The Recession, People Facing Economic Hardship, and the Census
Community organizations are particularly important during an economic downturn because state and local governments have less money to invest in getting in accurate count. For example, California spent about $25 million to encourage participation in the 2000 census, but because of the state's budget crisis, it will spend less than one-tenth of that money in 2010.
If community organizations don't help to overcome this gap, the state and its harder-to-count communities could lose out on billions of dollars over the next decade.
Nationally, millions of Americans have lost their jobs and many have lost their homes or are in the process of losing them to foreclosure. Many are struggling to deal with debts and creditors, and may fear that giving information to the Census Bureau could expose them to action by debt collectors or others.
Some people may have moved in with relatives or may be sharing housing in ways that violate leases or local ordinances, and may fear that answering honestly about their living arrangements could get them in trouble.
Community-based organizations can provide a trusted source of information about the confidentiality of the census and the importance of an accurate count to people with financial difficulties.
What's At Stake
People who are struggling financially have a big stake in getting counted.
- Census information is used to direct resources - like unemployment insurance, job training, adult education programs, and housing loans for people with low and moderate income - to areas where they are most needed. Here are some federal programs and the amount appropriated each year based on projected need (2007 figures):
- Food stamps – $30.4 billion
- Section 8 Housing Choice Vouchers – $16.1 billion
- National School Lunch Program – $8.6 billion
- Head Start – $6.2 billion
- State Children's Insurance Program – $5.5 billion
- Women, Infants, and Children (WIC) program – $5.3 billion
- Foster care – $4.5 billion
- Child Care – $2.9 billion
- School Breakfast Program – $2.1 billion
- Communities that have been hard hit by the economic crisis have the most to lose if individuals are not counted and communities miss out on funding for economic development, job training, schools and vocational education, and private business investment
- People who don't get counted can cheat themselves and their neighbors out of services they need, and political representation that could help their communities in the long run.
Confidentiality
Individuals' census information is completely confidential. Government agencies, banks, employers, and credit agencies cannot get access to any person's responses.

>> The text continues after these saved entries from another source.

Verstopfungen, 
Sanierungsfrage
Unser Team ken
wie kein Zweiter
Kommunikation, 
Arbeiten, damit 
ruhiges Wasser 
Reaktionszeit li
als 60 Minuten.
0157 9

- Individuals' census information is protected by the strongest privacy laws we have.
- The U.S. Department of Justice has issued a statement declaring that no other law – not even the PATRIOT Act – overrides the confidentiality of the census.
- No other government agency – not even law enforcement or the courts – can get any person's individual census information for 72 years.

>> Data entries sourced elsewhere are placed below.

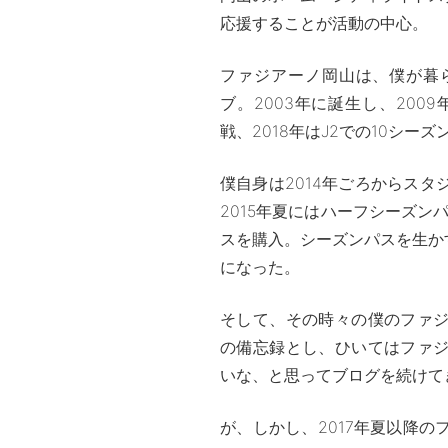
応援することが活動の中心。
ファジアーノ岡山は、僕が暮
ブ。2003年に誕生し、200
戦、2018年はJ2での10シー
僕自身は2014年ごろからス
2015年夏にはハーフシーズン
スを購入。シーズンパスを生か
になった。
そして、その時々の僕のファ
の備忘録とし、ひいてはファ
いな、と思ってブログを続けて
が、しかし、2017年夏以降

- No private company – no landlord or employer or debt collector – can get any household's census information, even with a court order.
- No other law or agency can override census privacy protections – not the Patriot Act, the IRS, Homeland Security, or ICE.
- Every census worker has to swear an oath to keep information confidential for life, or they face big fines and jail time.
- The only thing to fear about the census is not being counted.
People Who Are Homeless
There are special strategies for counting homeless people.
Counting homeless people is a significant challenge for the Census Bureau, which identifies people and households by canvassing addresses. The Census Bureau does have specific strategies for identifying people at service-based locations like emergency and transitional shelters, soup kitchens, regularly scheduled mobile food vans, and pre-identified non-shelter outdoor locations.
Be Counted forms will also be made available at locations throughout the community for people who believe they haven't been counted.